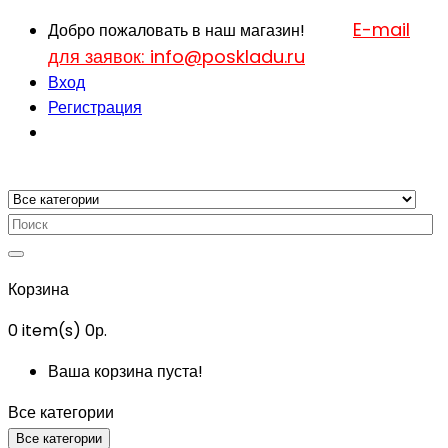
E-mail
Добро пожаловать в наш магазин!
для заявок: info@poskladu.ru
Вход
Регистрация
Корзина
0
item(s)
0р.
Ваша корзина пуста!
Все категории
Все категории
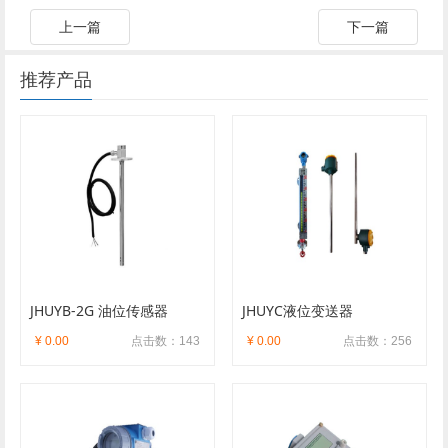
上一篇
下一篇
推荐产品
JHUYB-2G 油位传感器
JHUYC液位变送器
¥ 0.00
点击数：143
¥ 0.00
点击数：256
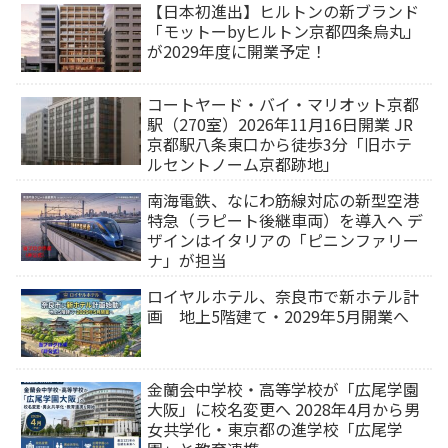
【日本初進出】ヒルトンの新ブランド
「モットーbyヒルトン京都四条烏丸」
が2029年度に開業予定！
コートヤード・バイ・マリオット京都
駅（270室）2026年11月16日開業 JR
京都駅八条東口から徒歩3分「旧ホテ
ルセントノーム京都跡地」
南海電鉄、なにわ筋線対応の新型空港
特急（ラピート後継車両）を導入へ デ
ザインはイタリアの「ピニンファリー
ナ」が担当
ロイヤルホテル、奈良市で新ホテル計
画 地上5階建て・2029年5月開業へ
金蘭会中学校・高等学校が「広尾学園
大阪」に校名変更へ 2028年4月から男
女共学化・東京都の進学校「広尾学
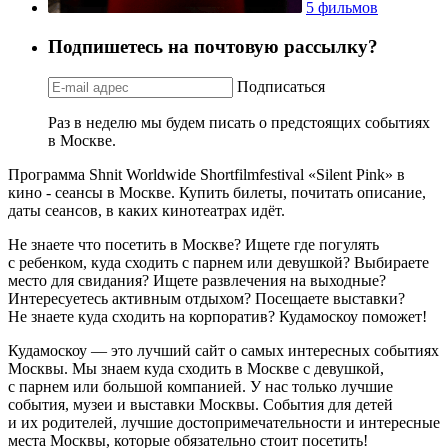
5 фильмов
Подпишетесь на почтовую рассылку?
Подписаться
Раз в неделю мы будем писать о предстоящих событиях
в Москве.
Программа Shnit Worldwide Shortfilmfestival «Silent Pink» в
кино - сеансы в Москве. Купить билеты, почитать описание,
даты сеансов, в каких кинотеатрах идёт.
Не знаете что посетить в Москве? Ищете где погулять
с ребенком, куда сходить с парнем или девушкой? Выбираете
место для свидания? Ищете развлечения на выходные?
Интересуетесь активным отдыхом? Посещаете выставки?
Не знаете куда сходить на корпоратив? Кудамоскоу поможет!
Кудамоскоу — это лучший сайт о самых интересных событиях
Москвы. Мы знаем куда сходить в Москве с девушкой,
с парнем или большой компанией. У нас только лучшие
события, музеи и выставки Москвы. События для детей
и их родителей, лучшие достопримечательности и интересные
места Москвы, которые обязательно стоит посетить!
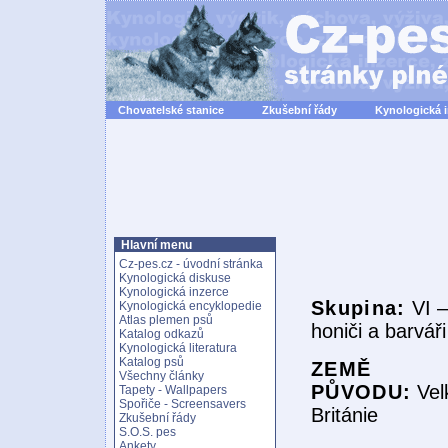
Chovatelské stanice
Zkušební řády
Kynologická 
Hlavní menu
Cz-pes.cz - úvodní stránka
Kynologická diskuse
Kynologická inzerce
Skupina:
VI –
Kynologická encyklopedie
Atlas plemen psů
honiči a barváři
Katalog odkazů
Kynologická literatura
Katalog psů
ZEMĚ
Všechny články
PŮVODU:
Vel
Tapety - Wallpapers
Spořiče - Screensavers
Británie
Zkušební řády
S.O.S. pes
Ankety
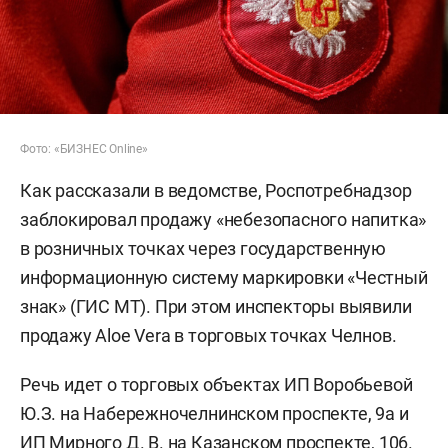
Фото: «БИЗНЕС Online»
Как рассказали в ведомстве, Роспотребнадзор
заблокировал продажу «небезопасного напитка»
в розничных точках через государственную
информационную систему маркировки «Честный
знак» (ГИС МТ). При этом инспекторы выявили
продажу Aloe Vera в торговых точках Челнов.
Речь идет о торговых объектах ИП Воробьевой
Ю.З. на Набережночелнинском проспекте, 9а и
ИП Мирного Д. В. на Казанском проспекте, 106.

==

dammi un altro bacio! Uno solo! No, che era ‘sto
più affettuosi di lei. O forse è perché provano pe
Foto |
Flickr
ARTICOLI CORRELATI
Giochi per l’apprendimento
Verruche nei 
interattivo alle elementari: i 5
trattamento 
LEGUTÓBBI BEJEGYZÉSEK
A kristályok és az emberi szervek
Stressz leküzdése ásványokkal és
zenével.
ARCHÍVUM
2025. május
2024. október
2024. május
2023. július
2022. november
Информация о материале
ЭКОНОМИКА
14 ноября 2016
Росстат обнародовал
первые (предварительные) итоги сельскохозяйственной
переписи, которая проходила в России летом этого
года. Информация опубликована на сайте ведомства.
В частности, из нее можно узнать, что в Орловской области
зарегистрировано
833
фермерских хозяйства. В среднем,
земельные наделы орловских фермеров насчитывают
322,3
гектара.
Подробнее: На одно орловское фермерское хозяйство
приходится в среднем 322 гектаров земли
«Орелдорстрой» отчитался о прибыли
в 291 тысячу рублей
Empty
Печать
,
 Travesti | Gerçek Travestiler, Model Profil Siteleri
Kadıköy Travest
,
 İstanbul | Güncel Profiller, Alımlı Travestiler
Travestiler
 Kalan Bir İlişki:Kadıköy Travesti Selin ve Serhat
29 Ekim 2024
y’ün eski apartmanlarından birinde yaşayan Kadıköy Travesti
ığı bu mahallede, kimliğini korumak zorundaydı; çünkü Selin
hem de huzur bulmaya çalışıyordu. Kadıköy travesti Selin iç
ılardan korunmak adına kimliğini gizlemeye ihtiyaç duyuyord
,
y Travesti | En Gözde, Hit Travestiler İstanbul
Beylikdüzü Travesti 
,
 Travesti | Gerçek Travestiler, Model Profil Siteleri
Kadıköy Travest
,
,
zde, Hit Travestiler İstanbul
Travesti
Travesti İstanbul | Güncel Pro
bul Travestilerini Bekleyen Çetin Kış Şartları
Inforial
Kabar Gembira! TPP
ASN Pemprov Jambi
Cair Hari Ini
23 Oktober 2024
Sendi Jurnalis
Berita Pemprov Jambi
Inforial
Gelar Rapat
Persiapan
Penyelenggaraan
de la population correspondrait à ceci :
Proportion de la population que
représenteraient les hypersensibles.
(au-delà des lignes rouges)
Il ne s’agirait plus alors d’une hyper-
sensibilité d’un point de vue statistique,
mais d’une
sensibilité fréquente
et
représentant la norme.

Problem to solve:
In the records above, count the lines holding the word "kimliğini"; give only that number.

Response to the task:
2